Desde luego, y a pesar de lo que de forma simplista o interesada se acostumbra a sostener en sentido contrario, es evidente que el secreto profesional no es una patente de corso para el periodista. El fundamento de este derecho es, en primer lugar, objetivo por ser la sociedad en su conjunto la destinataria natural del derecho a recibir información, por grave y preocupante que ésta pueda ser para las altas instituciones del Estado o las corporaciones privadas. Y, a su vez, es también subjetivo porque ha de permitir al periodista ejercer el derecho a comunicar información cuando ésta es de interés público, en condiciones profesionales que permitan garantizar la difusión de una información diligente, esto es, una información suficientemente contrastada, de acuerdo con las normas de la deontología profesional, como así lo estableció el Tribunal Supremo de los Estados Unidos en su ya célebre sentencia de 1964, en el caso New York Times v. Sullivan. Una doctrina que, asimismo, fue adoptada por el Tribunal Constitucional español en su sentencia 6/1988 y que ha hecho fortuna. En definitiva, como apuntaba The New York Times hace unos días, lo que protege el derecho al secreto profesional es una información responsable, no el amarillismo informativo que invoca unas fuentes que muchas veces nunca han existido.
Por tanto, si esta condición se cumple, no obstante, ¿puede un periodista ir a la cárcel por desacato al juez al no difundir la identidad de sus fuentes? En los Estados Unidos es evidente que puede ocurrir. En este sentido, el caso Miller no es un supuesto aislado; así lo prueban también la privación de libertad impuesta en 1974 por un juez del Estado de Nueva York al también periodista de The New York Times Myron L. Faber y otros casos similares, a pesar de la existencia en muchos Estados de la Unión de las llamadas shield law o leyes escudo, que han protegido el derecho de reserva sobre las fuentes, una garantía que, sin embargo, no ha alcanzado a la legislación federal.
En los Estados Unidos ha habido casos célebres, como los de Judy Garland v. Marie Torre (1958), o el más significativo relacionado con las actividades de los Black Panthers (panteras negras) Branzburg v. Hayes (1972).

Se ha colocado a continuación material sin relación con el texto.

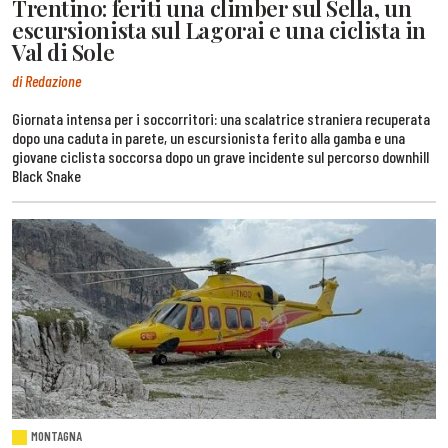
Trentino: feriti una climber sul Sella, un
escursionista sul Lagorai e una ciclista in
Val di Sole
di Redazione
Giornata intensa per i soccorritori: una scalatrice straniera recuperata
dopo una caduta in parete, un escursionista ferito alla gamba e una
giovane ciclista soccorsa dopo un grave incidente sul percorso downhill
Black Snake
MONTAGNA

El debate jurídico con relación a la aceptación o no de este derecho de los periodistas ha girado en torno a dos Enmiendas a la Constitución de 1787: así, para mantener la negativa a aceptar el secreto profesional, la jurisprudencia del Tribunal Supremo se ha fundamentado en el contenido de la sexta Enmienda, que reconoce el derecho de los ciudadanos a un juicio justo, un derecho que la persona o institución afectadas por la información del periodista pueden ver disminuido en la fase judicial de prueba por la negativa del periodista a desvelar la identidad de sus fuentes y la desigualdad de armas procesales que puede comportar. Por el contrario, la posición favorable a aceptar este derecho se fundamenta en el texto de la primera Enmienda que determina que la libertad de expresión no será coartada. Luego, cuando en cualquier caso los poderes públicos, y en especial el Poder Judicial, prohíben invocar el secreto, están lesionando un elemento esencial de aquella libertad. Por supuesto, ello no significa que los defensores de la libertad de prensa en Estados Unidos ignoren que la garantía para preservar la identidad de las fuentes no lo es a cualquier precio. La discreción que una información libre exige sobre la identidad del confidente, lo es siempre y cuando que la información haya sido obtenida con escrupuloso respecto al deber de contrastar la noticia difundida posteriormente.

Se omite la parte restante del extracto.